Design and Synthesis of the Novel PI3K/mTOR Dual Inhibitors as Anticancer Agents

Abstract

Cancer is a chronic disease and the death occurring due to the cancer is increasing year by year. According to WHO statistics, breast cancer is the most dangerous type of cancer with high death rate. Several class I PI3K/mTOR dual inhibitors have entered different clinical research stages, such as gedatolisib, apitolisib, omipalisib, dactolisib and so on. However, all these inhibitors have varying degrees of adverse events and no PI3K/mTOR dual inhibitor has been successfully approved by FDA. Therefore, the development of PI3K/mTOR dual inhibitors with good clinical activity, few side effects, and low toxicity is extremely urgent. From the extensive literature review it was well understood that the PI3K/mTOR signalling has long been a therapeutic targeting pathway for development of breast cancer treatment. The aim of the present research work is to design and synthesise a novel PI3K/mTOR dual inhibitor for the treatment of breast cancer. 14 diversified structures were taken for the pharmacophore generation. Pharmacophore model was developed by using DISCOtech and refined by GASP module of Sybyl. The best model was selected which contain 1 hydrophobic, 2 donor site, 2 acceptor atoms. This model was further considered for the virtual screening. On virtual screening, 14420 molecules were retrieved which further filtered out counter ions, duplicate structures, bad fragments and Lipinski filtering. Total 7214 drug like molecules were obtained among them 35 compounds showed Qfit value greater than 95%. 58 derivatives of morpholino-pyrimidine were taken from various literature for 3D-QSAR studies. Two different alignments were performed.

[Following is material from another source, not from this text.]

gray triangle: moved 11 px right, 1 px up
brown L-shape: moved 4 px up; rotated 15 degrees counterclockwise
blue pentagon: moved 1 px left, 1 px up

Among them distill-based alignment showed good result as compared to pharmacophore-based alignment. On the basis of contour maps favourable and unfavourable region were identified. Molecules were designed using rational-based drug design approach. Designed derivative were docked on PI3K and mTOR protein. Further, toxicity prediction and ADMET study of designed molecules was performed. Best docking score compounds were synthesized. Then further characterized synthesized compound using IR and mass.